Maryland Gov. Martin O’Malley had Senate President Thomas V. Mike Miller and House Speaker Michael Busch over for breakfast last week, trying to reconcile a deep rift between the two veteran Democratic legislative leaders. O’Malley wants them to agree to not one but two special sessions to address taxes and gambling — the same issues that caused the regular session to end in chaos on April 9. But Maryland taxpayers should pray that O’Malley’s awkward attempt at detente does not succeed.
Even one special session would be a waste of tax dollars. The $35.4 billion fiscal 2013 budget that passed by default while Miller and Busch were duking it out contains a $700 million increase in state spending. As Del. Herb McMillan, R-Annapolis, points out, this “doomsday” budget does not raid the Program Open Space, Bay Restoration or Transportation trust funds. It reduces Maryland’s structural budget deficit by 51 percent by balancing revenue with general fund expenditures for the first time in years. Even without a special session, spending for K-12 education will increase by $199 million next year and higher education will get $82.4 million more.
The only thing the so-called “doomsday” budget cuts back on is O’Malley’s increasingly unaffordable and unsustainable wish list. This is why the governor wants to drag feuding legislators back to Annapolis twice — so they can pass tax increases that didn’t make it through in the regular session. By decoupling his tax increases from the more controversial National Harbor gambling question, O’Malley hopes he can ram them through, then let Miller and Busch butt heads again over gambling at a second special session later this summer.

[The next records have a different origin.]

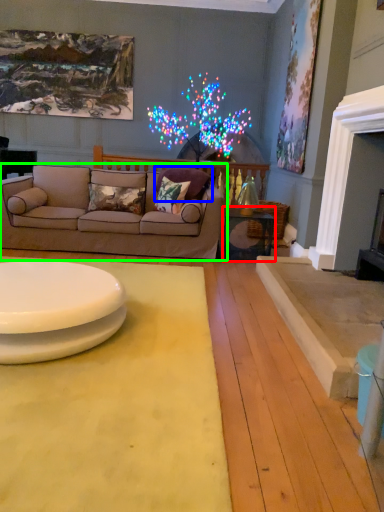 Question: Which object is the farthest from table (highlighted by a red box)? Choose among these: pillow (highlighted by a blue box) or studio couch (highlighted by a green box).

Choices:
 (A) pillow
 (B) studio couch

Answer: (B) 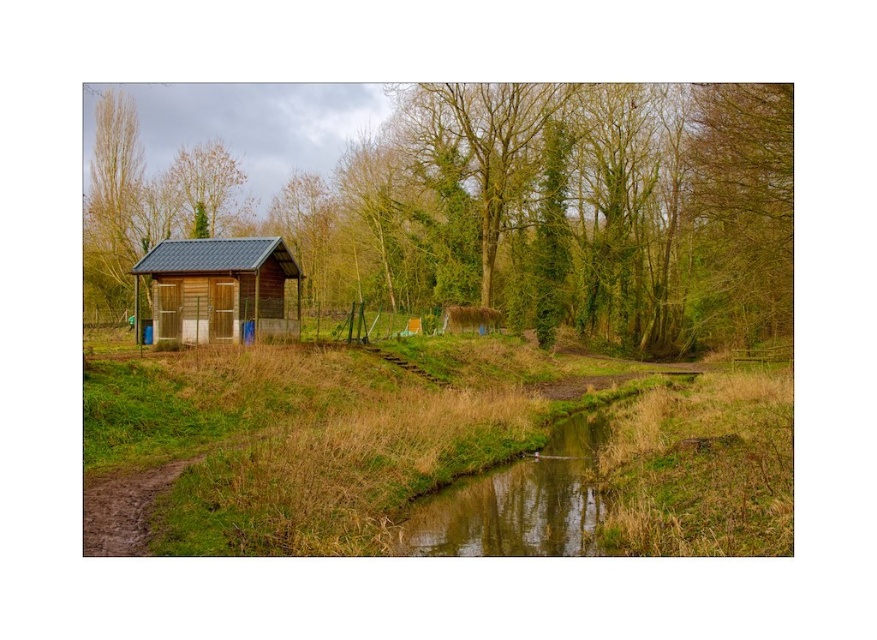 Question: Considering the real-world distances, which object is farthest from the green leafy tree at upper center?

Choices:
 (A) wooden cabin at left
 (B) brown textured tree at upper left
 (C) green grass at center

Answer: (A)

Question: Can you confirm if wooden cabin at left is positioned to the right of brown textured tree at upper left?

Choices:
 (A) no
 (B) yes

Answer: (B)

Question: Which point is closer to the camera?

Choices:
 (A) wooden cabin at left
 (B) brown textured tree at upper left
 (C) green grass at center
 (D) green leafy tree at upper left

Answer: (C)

Question: From the image, what is the correct spatial relationship of wooden cabin at left in relation to brown textured tree at upper left?

Choices:
 (A) above
 (B) below

Answer: (B)

Question: Does green leafy tree at upper center come behind brown textured tree at upper left?

Choices:
 (A) no
 (B) yes

Answer: (A)

Question: Among these points, which one is farthest from the camera?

Democratic legislators were shaken to the core when political novice John Delaney, running on a platform of fiscal conservatism, upset Senate Majority Leader Rob Garagiola in a closed Democratic primary for Congress, in a district Miller had personally gerrymandered for his Senate colleague. Meanwhile, county officials fear O’Malley will use a special session to offload responsibility for teachers pensions into their laps.
Maryland already has a balanced budget that is grounded in fiscal realities. O’Malley should drop his cynical effort to engineer two unnecessary special sessions just so he can raise taxes on hardworking Marylanders.